Global reporting by users could also be linked with the global reporting standard from the Global Reporting Initiative (GRI; GRI 2024). The GRI Reporting Standard 101 on Biodiversity is a framework that guides organizations in reporting their impacts on biodiversity. The standard offers guidance on disclosing biodiversity-related information in sustainability reports. GRI reporting requires disclosure of information on the organization's principles and activities. Voluntary user reporting as described under the GRI standards for biodiversity could be used as a tool to compile benefits shared and develop a centralized platform.
Conclusions
We propose in the present article a new global methodology to quantify non-monetary benefit-sharing from scientific publications that cite ABS permits. The database prototype can quantify three types of non-monetary benefits and will continue to be developed until 2025 through project funding. This methodology will be employed to provide initial data on NMBS to countries and can be expanded to include other ABS instruments if the parties of those instruments choose to. Global approaches free up capacities for authorities to focus on national reports and monetary benefits, as well as other types of non-monetary benefits not captured globally. A new centralized reporting database for users to report on benefits shared would provide a complementary global approach to capturing non-monetary benefits. All data collected at the global level will subsequently be disaggregated and made available to countries for their use in their national report. These approaches and the prototype can be further expanded into other kinds of non-monetary benefit-sharing such as joint intellectual property rights using other data types and databases, as well as being potentially useful for digital sequence information (Scholz et al. 2021).

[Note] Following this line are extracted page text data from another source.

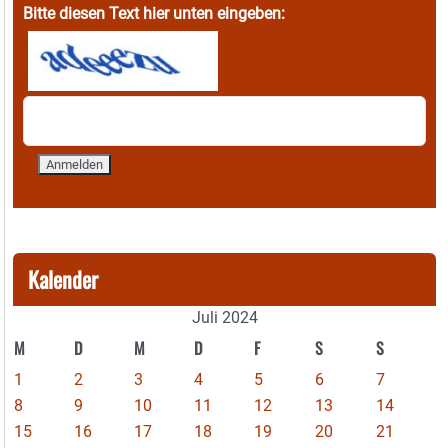
Bitte diesen Text hier unten eingeben:
Kalender
Juli 2024
M
D
M
D
F
S
S
1
2
3
4
5
6
7
8
9
10
11
12
13
14
15
16
17
18
19
20
21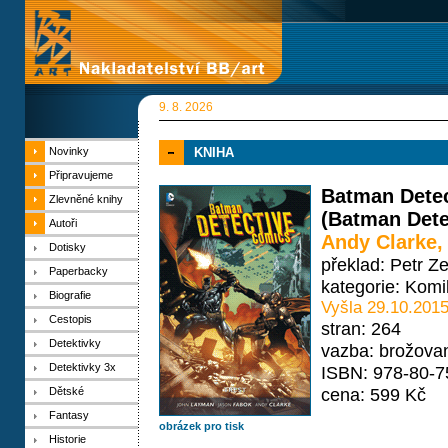
9. 8. 2026
Novinky
KNIHA
Připravujeme
Batman Detec
Zlevněné knihy
(Batman Dete
Autoři
Andy Clarke
Dotisky
překlad: Petr Z
Paperbacky
kategorie:
Komi
Biografie
Vyšla 29.10.201
Cestopis
stran: 264
Detektivky
vazba: brožova
Detektivky 3x
ISBN: 978-80-7
cena: 599 Kč
Dětské
Fantasy
obrázek pro tisk
Historie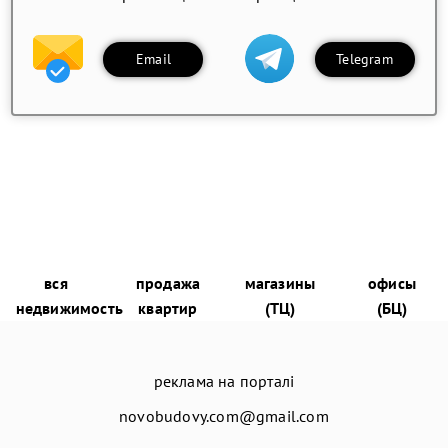
Email
Telegram
вся
продажа
магазины
офисы
недвижимость
квартир
(ТЦ)
(БЦ)
реклама на порталі
novobudovy.com@gmail.com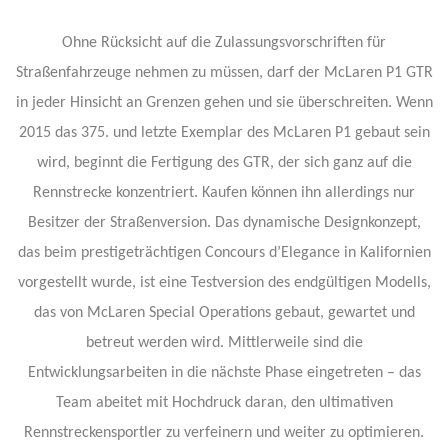
Ohne Rücksicht auf die Zulassungsvorschriften für
Straßenfahrzeuge nehmen zu müssen, darf der McLaren P1 GTR
in jeder Hinsicht an Grenzen gehen und sie überschreiten. Wenn
2015 das 375. und letzte Exemplar des McLaren P1 gebaut sein
wird, beginnt die Fertigung des GTR, der sich ganz auf die
Rennstrecke konzentriert. Kaufen können ihn allerdings nur
Besitzer der Straßenversion. Das dynamische Designkonzept,
das beim prestigeträchtigen Concours d’Elegance in Kalifornien
vorgestellt wurde, ist eine Testversion des endgültigen Modells,
das von McLaren Special Operations gebaut, gewartet und
betreut werden wird. Mittlerweile sind die
Entwicklungsarbeiten in die nächste Phase eingetreten – das
Team abeitet mit Hochdruck daran, den ultimativen
Rennstreckensportler zu verfeinern und weiter zu optimieren.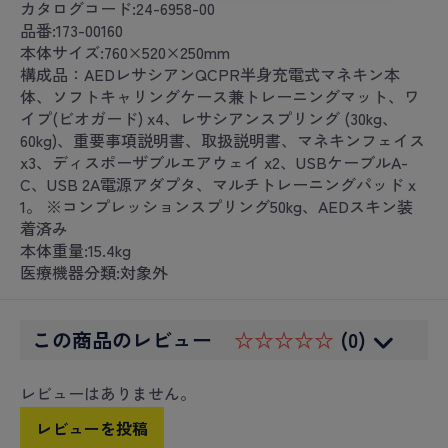
カタログコード:24-6958-00
品番:173-00160
本体サイズ:760×520×250mm
構成品：AEDレサシアンQCPR半身充電式マネキン本
体、ソフトキャリングケース兼トレーニングマット、ワ
イプ(ビオガード) x4、レサシアンスプリング (30kg、
60kg)、重要事項説明書、取扱説明書、マネキンフェイス
x3、ディスポーザブルエアウェイ x2、USBケーブルA-
C、USB 2A電源アダプタ、マルチトレーニングパッドｘ
1。 ※コンプレッションスプリング50kg、AEDスキン装
着済み
本体重量:15.4kg
医療機器分類:対象外
この商品のレビュー
☆☆☆☆☆
(0)
レビューはありません。
レビューを投稿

Efforts from both providers and users will improve the ability to assess non-monetary benefits from the use of genetic resources and their associated traditional knowledge. The parties to the Nagoya Protocol and the CBD have to take measures to make information about ABS agreements more accessible to the research community and scientific practices for citing IRCCs or ABS permits codes in scientific publications need to be better standardized. Scientific journals and the research community should play a leadership role in this issue.